> **THE TASK**
Write out the data that follows. Keep every character unchanged.

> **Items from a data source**
"""
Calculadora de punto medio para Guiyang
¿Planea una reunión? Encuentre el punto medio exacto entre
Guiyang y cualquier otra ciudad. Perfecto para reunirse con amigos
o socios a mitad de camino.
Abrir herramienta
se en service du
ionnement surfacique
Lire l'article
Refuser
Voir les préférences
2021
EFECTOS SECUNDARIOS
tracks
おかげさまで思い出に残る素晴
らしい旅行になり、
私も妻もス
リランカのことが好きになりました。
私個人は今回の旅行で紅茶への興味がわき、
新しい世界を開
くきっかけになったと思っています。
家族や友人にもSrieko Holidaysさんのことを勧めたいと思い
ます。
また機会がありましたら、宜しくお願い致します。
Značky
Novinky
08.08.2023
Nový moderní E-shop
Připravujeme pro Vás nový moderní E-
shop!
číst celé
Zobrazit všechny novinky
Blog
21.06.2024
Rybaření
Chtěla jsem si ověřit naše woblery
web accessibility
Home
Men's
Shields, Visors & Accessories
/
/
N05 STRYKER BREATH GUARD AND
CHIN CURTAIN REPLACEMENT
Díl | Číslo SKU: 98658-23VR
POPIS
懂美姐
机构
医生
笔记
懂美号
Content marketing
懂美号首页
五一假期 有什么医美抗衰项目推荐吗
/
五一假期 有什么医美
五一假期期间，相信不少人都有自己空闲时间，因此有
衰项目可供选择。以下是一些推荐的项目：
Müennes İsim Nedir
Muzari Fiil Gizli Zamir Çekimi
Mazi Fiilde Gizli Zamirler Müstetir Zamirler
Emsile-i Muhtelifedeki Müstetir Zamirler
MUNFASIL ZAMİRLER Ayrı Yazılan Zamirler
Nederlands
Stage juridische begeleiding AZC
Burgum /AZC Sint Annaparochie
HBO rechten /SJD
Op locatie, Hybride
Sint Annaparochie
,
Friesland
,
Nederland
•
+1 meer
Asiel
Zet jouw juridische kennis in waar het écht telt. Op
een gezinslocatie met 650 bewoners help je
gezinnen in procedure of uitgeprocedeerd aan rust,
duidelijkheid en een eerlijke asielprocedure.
"""
> **TASK ANSWER**
Calculadora de punto medio para Guiyang
¿Planea una reunión? Encuentre el punto medio exacto entre
Guiyang y cualquier otra ciudad. Perfecto para reunirse con amigos
o socios a mitad de camino.
Abrir herramienta
se en service du
ionnement surfacique
Lire l'article
Refuser
Voir les préférences
2021
EFECTOS SECUNDARIOS
tracks
おかげさまで思い出に残る素晴
らしい旅行になり、
私も妻もス
リランカのことが好きになりました。
私個人は今回の旅行で紅茶への興味がわき、
新しい世界を開
くきっかけになったと思っています。
家族や友人にもSrieko Holidaysさんのことを勧めたいと思い
ます。
また機会がありましたら、宜しくお願い致します。
Značky
Novinky
08.08.2023
Nový moderní E-shop
Připravujeme pro Vás nový moderní E-
shop!
číst celé
Zobrazit všechny novinky
Blog
21.06.2024
Rybaření
Chtěla jsem si ověřit naše woblery
web accessibility
Home
Men's
Shields, Visors & Accessories
/
/
N05 STRYKER BREATH GUARD AND
CHIN CURTAIN REPLACEMENT
Díl | Číslo SKU: 98658-23VR
POPIS
懂美姐
机构
医生
笔记
懂美号
Content marketing
懂美号首页
五一假期 有什么医美抗衰项目推荐吗
/
五一假期 有什么医美
五一假期期间，相信不少人都有自己空闲时间，因此有
衰项目可供选择。以下是一些推荐的项目：
Müennes İsim Nedir
Muzari Fiil Gizli Zamir Çekimi
Mazi Fiilde Gizli Zamirler Müstetir Zamirler
Emsile-i Muhtelifedeki Müstetir Zamirler
MUNFASIL ZAMİRLER Ayrı Yazılan Zamirler
Nederlands
Stage juridische begeleiding AZC
Burgum /AZC Sint Annaparochie
HBO rechten /SJD
Op locatie, Hybride
Sint Annaparochie
,
Friesland
,
Nederland
•
+1 meer
Asiel
Zet jouw juridische kennis in waar het écht telt. Op
een gezinslocatie met 650 bewoners help je
gezinnen in procedure of uitgeprocedeerd aan rust,
duidelijkheid en een eerlijke asielprocedure.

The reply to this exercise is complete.